## [TO DO]
In the records below, which lines include "Mensajes"? Copy them.
# # # # #
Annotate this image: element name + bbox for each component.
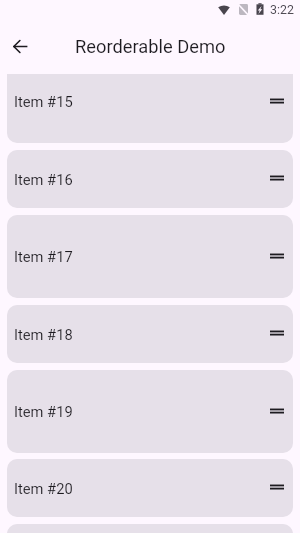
button[interactable]: Reorder item bbox=[267, 92, 287, 112]
button[interactable]: Item #18 bbox=[7, 305, 293, 363]
button[interactable]: Reorder item bbox=[267, 324, 287, 344]
staticText: Item #16 bbox=[14, 171, 73, 188]
staticText: Item #19 bbox=[14, 403, 73, 420]
button[interactable]: Item #17 bbox=[7, 215, 293, 298]
staticText: Item #20 bbox=[14, 480, 73, 497]
button[interactable]: Item #19 bbox=[7, 370, 293, 453]
staticText: Reorderable Demo bbox=[75, 36, 226, 57]
button[interactable]: Reorder item bbox=[267, 247, 287, 267]
button[interactable]: Item #15 bbox=[7, 74, 293, 143]
button[interactable]: Item #20 bbox=[7, 459, 293, 517]
button[interactable]: Reorder item bbox=[267, 402, 287, 422]
staticText: Item #18 bbox=[14, 326, 73, 343]
staticText: Item #17 bbox=[14, 248, 73, 265]
button[interactable]: Item #16 bbox=[7, 150, 293, 208]
button[interactable]: Item #21 bbox=[7, 524, 293, 533]
staticText: Item #15 bbox=[14, 93, 73, 110]
staticText: 3:22 bbox=[270, 2, 294, 17]
button[interactable]: Back bbox=[7, 33, 34, 60]
button[interactable]: Reorder item bbox=[267, 169, 287, 189]
button[interactable]: Reorder item bbox=[267, 478, 287, 498]
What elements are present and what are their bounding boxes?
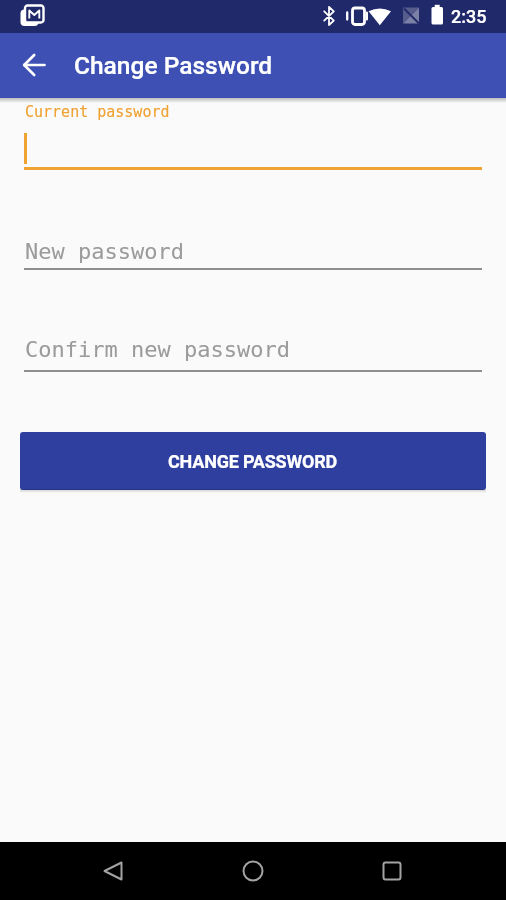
button[interactable]: [90, 847, 138, 895]
staticText: CHANGE PASSWORD: [168, 451, 338, 472]
button[interactable]: [368, 847, 416, 895]
staticText: Confirm new password: [25, 337, 290, 363]
button[interactable]: CHANGE PASSWORD: [20, 432, 486, 490]
staticText: Change Password: [74, 51, 273, 80]
staticText: New password: [25, 239, 184, 265]
staticText: Current password: [25, 103, 170, 120]
button[interactable]: [229, 847, 277, 895]
button[interactable]: [11, 41, 59, 89]
button[interactable]: [24, 228, 482, 270]
staticText: 2:35: [451, 6, 487, 27]
button[interactable]: [24, 329, 482, 372]
button[interactable]: [24, 103, 482, 169]
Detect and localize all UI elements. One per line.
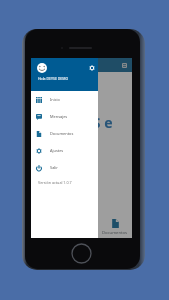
button[interactable]: Ajustes [31, 142, 98, 159]
button[interactable]: Notifications [120, 61, 128, 69]
staticText: Hola DEYSE DEMO [38, 76, 69, 81]
button[interactable]: Documentos [102, 219, 128, 236]
button[interactable]: Settings [87, 63, 97, 73]
button[interactable]: Salir [31, 159, 98, 176]
button[interactable]: Documentos [31, 125, 98, 142]
staticText: Inicio [50, 97, 60, 102]
staticText: Versión actual 1.0.7 [38, 180, 72, 185]
staticText: Ajustes [50, 148, 64, 153]
staticText: Salir [50, 165, 58, 170]
staticText: ES e [85, 113, 113, 132]
button[interactable]: Mensajes [31, 108, 98, 125]
staticText: Documentos [102, 230, 128, 236]
staticText: Mensajes [50, 114, 68, 119]
button[interactable]: Inicio [31, 91, 98, 108]
staticText: Documentos [50, 131, 74, 136]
# # # # #
## [THE ANSWER]
button[interactable]: Mensajes [31, 108, 98, 125]
staticText: Mensajes [50, 114, 68, 119]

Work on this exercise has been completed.